====== DATA

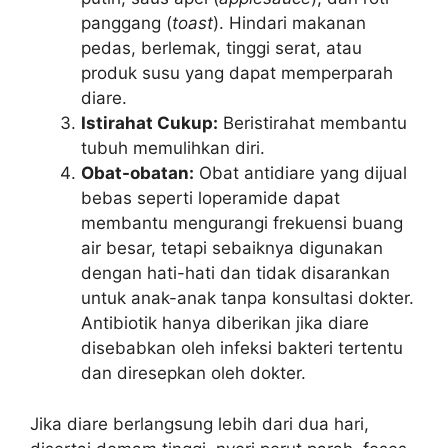
panggang (
toast
). Hindari makanan
pedas, berlemak, tinggi serat, atau
produk susu yang dapat memperparah
diare.
Istirahat Cukup:
Beristirahat membantu
tubuh memulihkan diri.
Obat-obatan:
Obat antidiare yang dijual
bebas seperti loperamide dapat
membantu mengurangi frekuensi buang
air besar, tetapi sebaiknya digunakan
dengan hati-hati dan tidak disarankan
untuk anak-anak tanpa konsultasi dokter.
Antibiotik hanya diberikan jika diare
disebabkan oleh infeksi bakteri tertentu
dan diresepkan oleh dokter.
Jika diare berlangsung lebih dari dua hari,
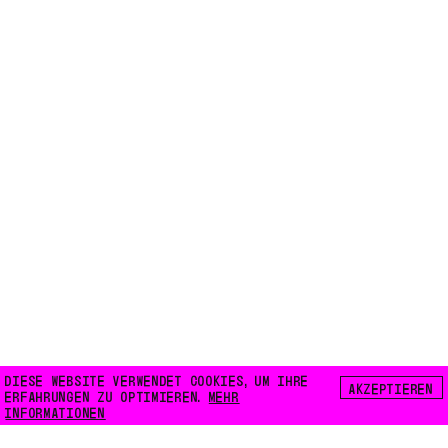
DIESE WEBSITE VERWENDET COOKIES, UM IHRE
AKZEPTIEREN
ERFAHRUNGEN ZU OPTIMIEREN.
MEHR
INFORMATIONEN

============

Apart from the pictures, the material above has to be repeated exactly.

● **EXERCISE RESULT**:
panggang (
toast
). Hindari makanan
pedas, berlemak, tinggi serat, atau
produk susu yang dapat memperparah
diare.
Istirahat Cukup:
Beristirahat membantu
tubuh memulihkan diri.
Obat-obatan:
Obat antidiare yang dijual
bebas seperti loperamide dapat
membantu mengurangi frekuensi buang
air besar, tetapi sebaiknya digunakan
dengan hati-hati dan tidak disarankan
untuk anak-anak tanpa konsultasi dokter.
Antibiotik hanya diberikan jika diare
disebabkan oleh infeksi bakteri tertentu
dan diresepkan oleh dokter.
Jika diare berlangsung lebih dari dua hari,
DIESE WEBSITE VERWENDET COOKIES, UM IHRE
AKZEPTIEREN
ERFAHRUNGEN ZU OPTIMIEREN.
MEHR
INFORMATIONEN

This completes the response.